> _DESCRIPTION OF THE TASK_
Each line that includes the word "político" should be copied from the records.

*** Opening MATERIALS PROVIDED ***

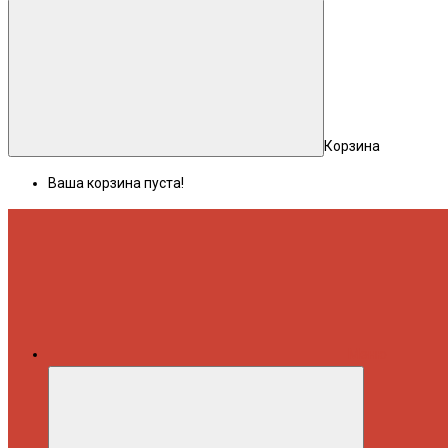
Корзина
Ваша корзина пуста!
Меню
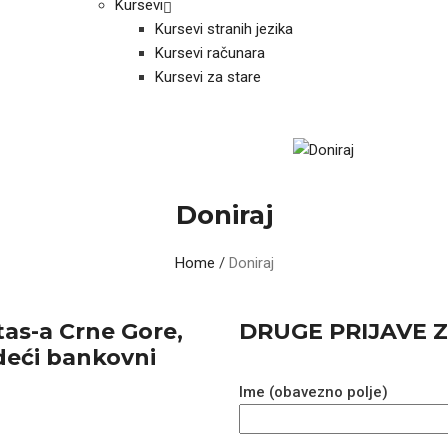
Kursevi
Kursevi stranih jezika
Kursevi računara
Kursevi za stare
Doniraj
Home
/
Doniraj
tas-a Crne Gore,
DRUGE PRIJAVE 
edeći bankovni
Ime (obavezno polje)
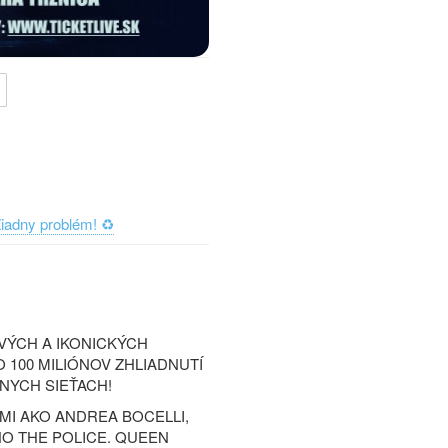
iadny problém! ♻️
ÝCH A IKONICKÝCH
O 100 MILIÓNOV ZHLIADNUTÍ
LNYCH SIEŤACH!
MI AKO ANDREA BOCELLI,
O THE POLICE. QUEEN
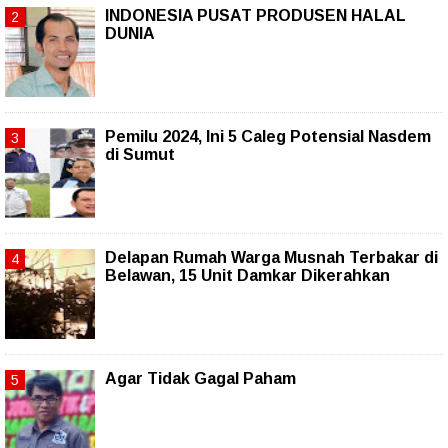
INDONESIA PUSAT PRODUSEN HALAL
DUNIA
Pemilu 2024, Ini 5 Caleg Potensial Nasdem
di Sumut
Delapan Rumah Warga Musnah Terbakar di
Belawan, 15 Unit Damkar Dikerahkan
Agar Tidak Gagal Paham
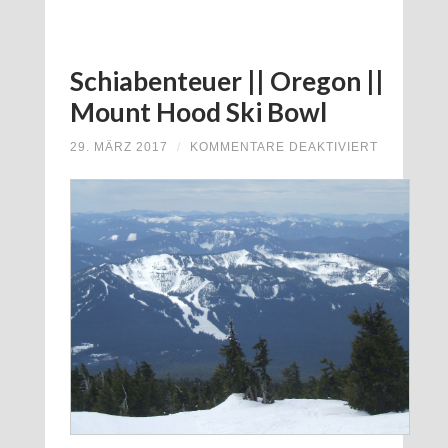
Schiabenteuer || Oregon ||
Mount Hood Ski Bowl
FÜR
29. MÄRZ 2017
/
KOMMENTARE DEAKTIVIERT
SCHIABE
||
OREGON
||
MOUNT
HOOD
SKI
BOWL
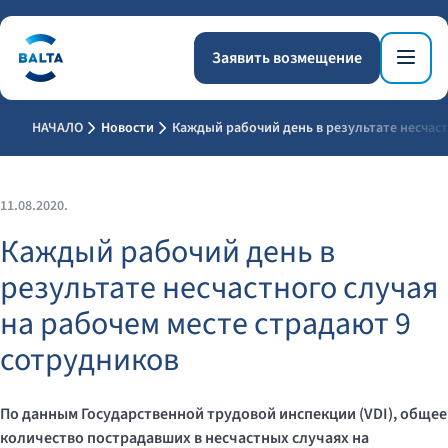
Заявить возмещение
НАЧАЛО
Новости
Каждый рабочий день в результате несчаст
11.08.2020.
Каждый рабочий день в
результате несчастного случая
на рабочем месте страдают 9
сотрудников
По данным Государственной трудовой инспекции (
VDI
), общее
количество пострадавших в несчастных случаях на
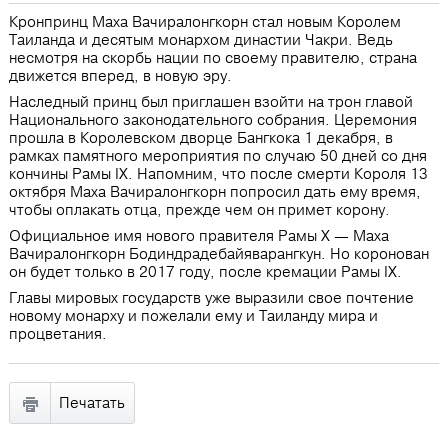
Кронпринц Маха Вачиралонгкорн стал новым Королем
Таиланда и десятым монархом династии Чакри. Ведь
несмотря на скорбь нации по своему правителю, страна
движется вперед, в новую эру.
Наследный принц был приглашен взойти на трон главой
Национального законодательного собрания. Церемония
прошла в Королевском дворце Бангкока 1 декабря, в
рамках памятного мероприятия по случаю 50 дней со дня
кончины Рамы IХ. Напомним, что после смерти Короля 13
октября Маха Вачиралонгкорн попросил дать ему время,
чтобы оплакать отца, прежде чем он примет корону.
Официальное имя нового правителя Рамы Х — Маха
Вачиралонгкорн Бодиндрадебайяварангкун. Но коронован
он будет только в 2017 году, после кремации Рамы IX.
Главы мировых государств уже выразили свое почтение
новому монарху и пожелали ему и Таиланду мира и
процветания.
Печатать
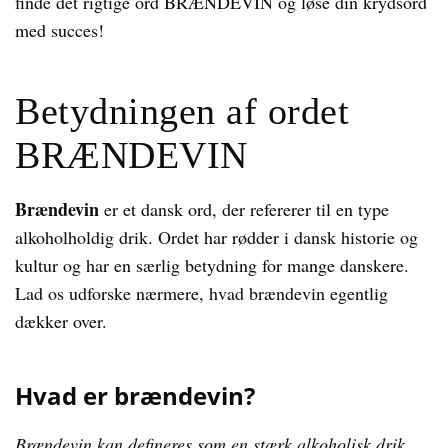
finde det rigtige ord BRÆNDEVIN og løse din krydsord
med succes!
Betydningen af ordet
BRÆNDEVIN
Brændevin
er et dansk ord, der refererer til en type
alkoholholdig drik. Ordet har rødder i dansk historie og
kultur og har en særlig betydning for mange danskere.
Lad os udforske nærmere, hvad brændevin egentlig
dækker over.
Hvad er brændevin?
Brændevin kan defineres som en stærk alkoholisk drik,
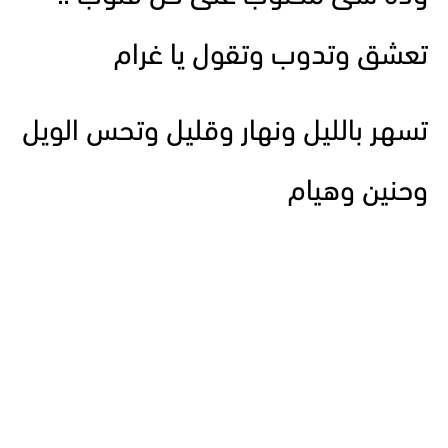
تعشق وتدوب وتقول يا غرام
تسهر بالليل ونهار وقليل وتحس الويل
وحنين وهيام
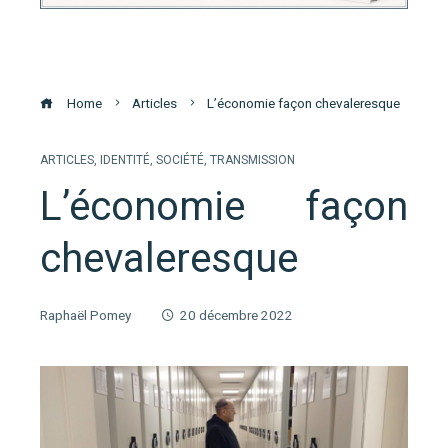
Home
Articles
L’économie façon chevaleresque
ARTICLES
,
IDENTITÉ
,
SOCIÉTÉ
,
TRANSMISSION
L’économie façon
chevaleresque
Raphaël Pomey
20 décembre 2022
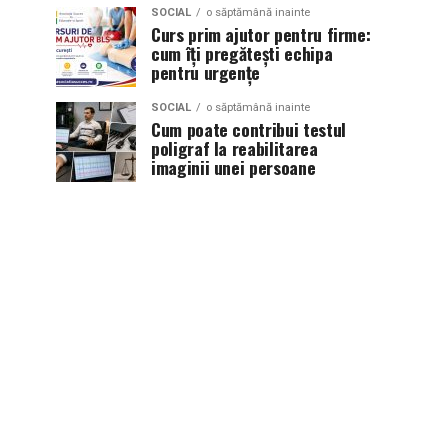
SOCIAL
o săptămână inainte
Curs prim ajutor pentru firme:
cum îți pregătești echipa
pentru urgențe
SOCIAL
o săptămână inainte
Cum poate contribui testul
poligraf la reabilitarea
imaginii unei persoane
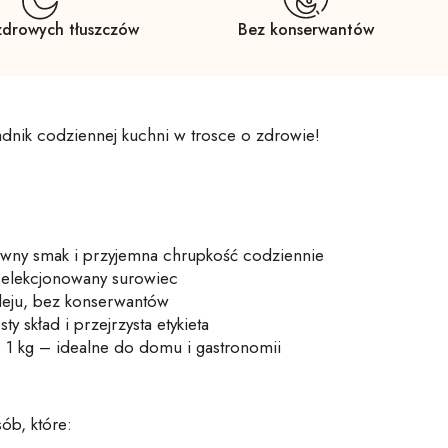
zdrowych tłuszczów
Bez konserwantów
adnik codziennej kuchni
w trosce o zdrowie!
sywny smak i przyjemna chrupkość
codziennie
 selekcjonowany surowiec
leju, bez konserwantów
y skład i przejrzysta etykieta
1 kg – idealne do domu i gastronomii
sób, które:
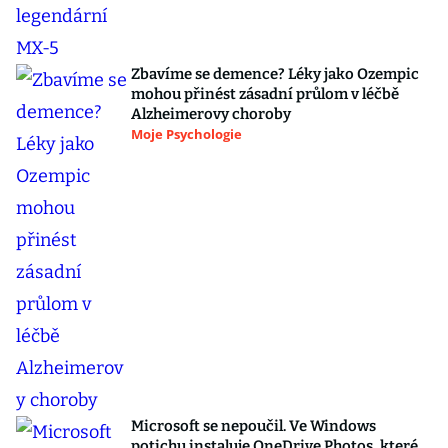
Zbavíme se demence? Léky jako Ozempic
mohou přinést zásadní průlom v léčbě
Alzheimerovy choroby
Moje Psychologie
Microsoft se nepoučil. Ve Windows
potichu instaluje OneDrive Photos, které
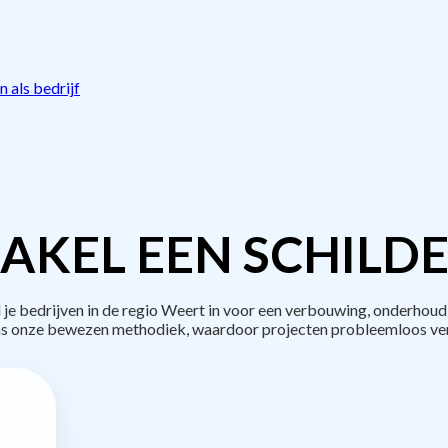
 als bedrijf
AKEL EEN SCHILDE
 bedrijven in de regio Weert in voor een verbouwing, onderhoud 
s onze bewezen methodiek, waardoor projecten probleemloos ve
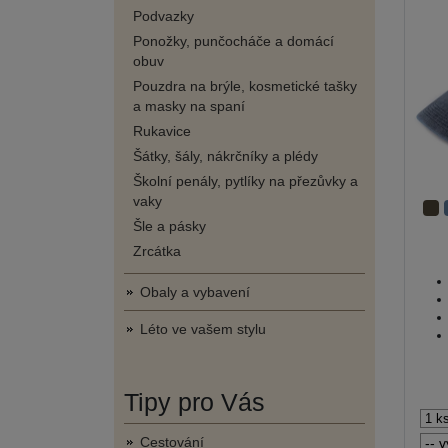
Podvazky
Ponožky, punčocháče a domácí
obuv
Pouzdra na brýle, kosmetické tašky
a masky na spaní
Rukavice
Šátky, šály, nákrčníky a plédy
Školní penály, pytlíky na přezůvky a
vaky
Šle a pásky
Zrcátka
Obaly a vybavení
Léto ve vašem stylu
Tipy pro Vás
Cestování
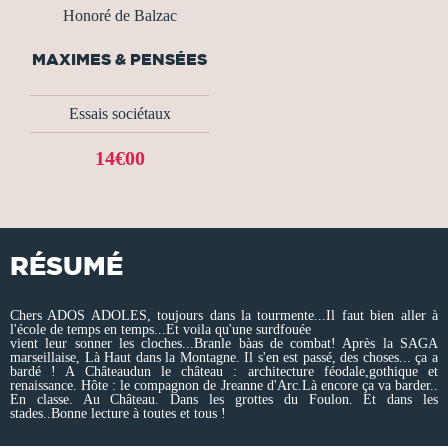
Honoré de Balzac
MAXIMES & PENSÉES
Essais sociétaux
14€00
RÉSUMÉ
Chers ADOS ADOLES, toujours dans la tourmente...Il faut bien aller à
l'école de temps en temps...Et voila qu'une surdfouée
vient leur sonner les cloches...Branle bàas de combat! Après la SAGA
marseillaise, Là Haut dans la Montagne. Il s'en est passé, des choses... ça a
bardé ! A Châteaudun le château : architecture féodale,gothique et
renaissance. Hôte : le compagnon de Jreanne d'Arc.Là encore ça va barder..
En classe. Au Château. Dans les grottes du Foulon. Et dans les
stades..Bonne lecture à toutes et tous !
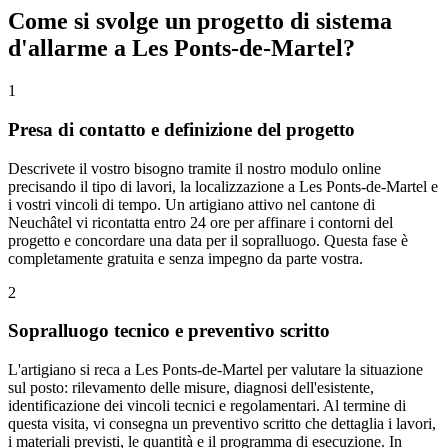
Come si svolge un progetto di sistema
d'allarme a Les Ponts-de-Martel?
1
Presa di contatto e definizione del progetto
Descrivete il vostro bisogno tramite il nostro modulo online
precisando il tipo di lavori, la localizzazione a Les Ponts-de-Martel e
i vostri vincoli di tempo. Un artigiano attivo nel cantone di
Neuchâtel vi ricontatta entro 24 ore per affinare i contorni del
progetto e concordare una data per il sopralluogo. Questa fase è
completamente gratuita e senza impegno da parte vostra.
2
Sopralluogo tecnico e preventivo scritto
L'artigiano si reca a Les Ponts-de-Martel per valutare la situazione
sul posto: rilevamento delle misure, diagnosi dell'esistente,
identificazione dei vincoli tecnici e regolamentari. Al termine di
questa visita, vi consegna un preventivo scritto che dettaglia i lavori,
i materiali previsti, le quantità e il programma di esecuzione. In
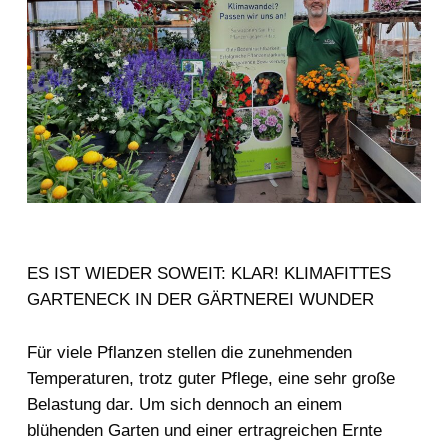
ES IST WIEDER SOWEIT: KLAR! KLIMAFITTES
GARTENECK IN DER GÄRTNEREI WUNDER
Für viele Pflanzen stellen die zunehmenden
Temperaturen, trotz guter Pflege, eine sehr große
Belastung dar. Um sich dennoch an einem
blühenden Garten und einer ertragreichen Ernte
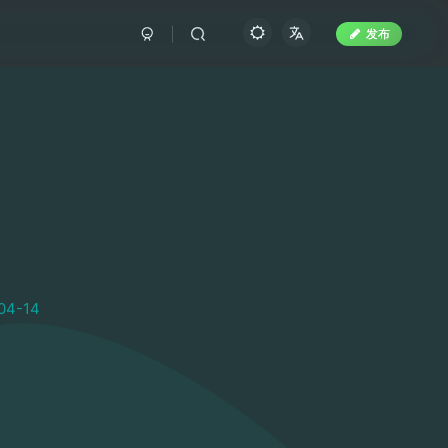
发布
04-14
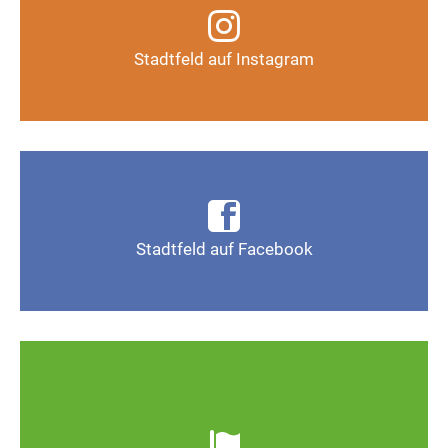
Infos, Fotos, Videos und mehr auf unserem
Instagram-Kanal
Stadtfeld auf Instagram
Auf Instagram folgen
Infos, Fotos, Videos und mehr auf der Facebook-
Seite Magdeburg-Stadtfeld
Stadtfeld auf Facebook
Gefällt mir
Ob defekte Straßenlaternen, Schlaglöcher oder
wild entsorgter Müll. Melden Sie Mängel, damit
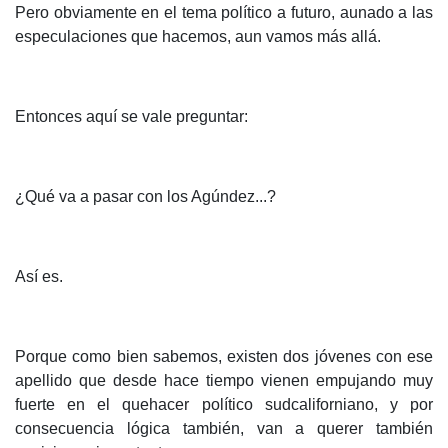
Pero obviamente en el tema político a futuro, aunado a las
especulaciones que hacemos, aun vamos más allá.
Entonces aquí se vale preguntar:
¿Qué va a pasar con los Agúndez...?
Así es.
Porque como bien sabemos, existen dos jóvenes con ese
apellido que desde hace tiempo vienen empujando muy
fuerte en el quehacer político sudcaliforniano, y por
consecuencia lógica también, van a querer también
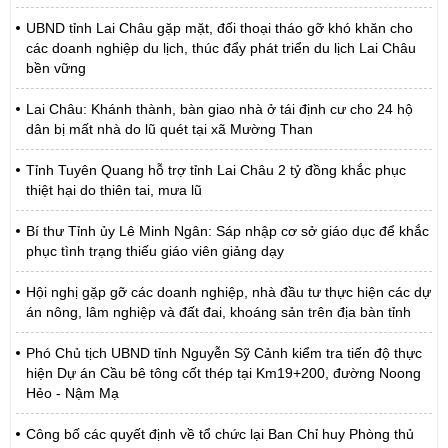
UBND tỉnh Lai Châu gặp mặt, đối thoại tháo gỡ khó khăn cho
các doanh nghiệp du lịch, thúc đẩy phát triển du lịch Lai Châu
bền vững
Lai Châu: Khánh thành, bàn giao nhà ở tái định cư cho 24 hộ
dân bị mất nhà do lũ quét tại xã Mường Than
Tỉnh Tuyên Quang hỗ trợ tỉnh Lai Châu 2 tỷ đồng khắc phục
thiệt hại do thiên tai, mưa lũ
Bí thư Tỉnh ủy Lê Minh Ngân: Sáp nhập cơ sở giáo dục để khắc
phục tình trạng thiếu giáo viên giảng dạy
Hội nghị gặp gỡ các doanh nghiệp, nhà đầu tư thực hiện các dự
án nông, lâm nghiệp và đất đai, khoáng sản trên địa bàn tỉnh
Phó Chủ tịch UBND tỉnh Nguyễn Sỹ Cảnh kiểm tra tiến độ thực
hiện Dự án Cầu bê tông cốt thép tại Km19+200, đường Noong
Hẻo - Nậm Mạ
Công bố các quyết định về tổ chức lại Ban Chỉ huy Phòng thủ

*** Closing MATERIALS PROVIDED ***

> _RESULT OF THIS EXERCISE_
Pero obviamente en el tema político a futuro, aunado a las
fuerte en el quehacer político sudcaliforniano, y por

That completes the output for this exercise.